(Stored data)
::::

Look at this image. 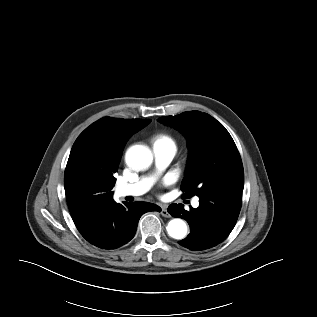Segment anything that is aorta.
I'll use <instances>...</instances> for the list:
<instances>
[{
    "label": "aorta",
    "mask_w": 317,
    "mask_h": 317,
    "mask_svg": "<svg viewBox=\"0 0 317 317\" xmlns=\"http://www.w3.org/2000/svg\"><path fill=\"white\" fill-rule=\"evenodd\" d=\"M152 161V152L146 146L134 145L126 152V163L134 170H145L152 164ZM166 229L168 235L174 239L180 240L187 235V225L180 218L170 220Z\"/></svg>",
    "instance_id": "aorta-1"
}]
</instances>
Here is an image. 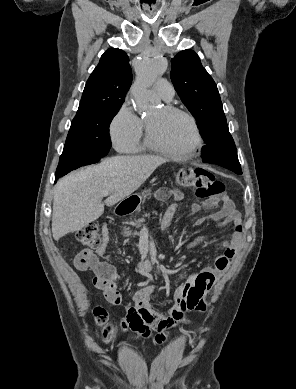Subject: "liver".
Listing matches in <instances>:
<instances>
[{
    "label": "liver",
    "instance_id": "obj_1",
    "mask_svg": "<svg viewBox=\"0 0 296 389\" xmlns=\"http://www.w3.org/2000/svg\"><path fill=\"white\" fill-rule=\"evenodd\" d=\"M166 161L150 155L116 156L60 179L53 199L54 240L97 220L104 213V203L113 206L131 195Z\"/></svg>",
    "mask_w": 296,
    "mask_h": 389
}]
</instances>
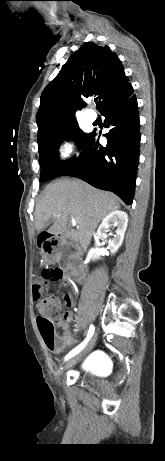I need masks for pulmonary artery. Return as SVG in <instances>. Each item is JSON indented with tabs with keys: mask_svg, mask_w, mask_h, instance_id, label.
<instances>
[{
	"mask_svg": "<svg viewBox=\"0 0 165 461\" xmlns=\"http://www.w3.org/2000/svg\"><path fill=\"white\" fill-rule=\"evenodd\" d=\"M84 118L88 122H94L96 120V114L94 112H85Z\"/></svg>",
	"mask_w": 165,
	"mask_h": 461,
	"instance_id": "obj_1",
	"label": "pulmonary artery"
}]
</instances>
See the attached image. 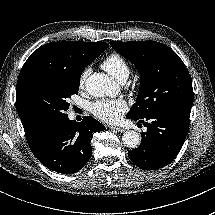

::::

[TASK DETAILS]:
Go to the line with "I need masks" in the entries above. Reproduce that line and each one after it to the end, exactly and without the pictures.

[SOLUTION FOR THIS TASK]:
I need masks for pulmonary artery. Return as SVG in <instances>. Each item is JSON indented with tabs with keys: mask_svg, mask_w, mask_h, instance_id, label.
<instances>
[{
	"mask_svg": "<svg viewBox=\"0 0 165 461\" xmlns=\"http://www.w3.org/2000/svg\"><path fill=\"white\" fill-rule=\"evenodd\" d=\"M84 118L88 122H94L96 120V114L94 112H85Z\"/></svg>",
	"mask_w": 165,
	"mask_h": 461,
	"instance_id": "obj_1",
	"label": "pulmonary artery"
}]
</instances>
See the attached image. 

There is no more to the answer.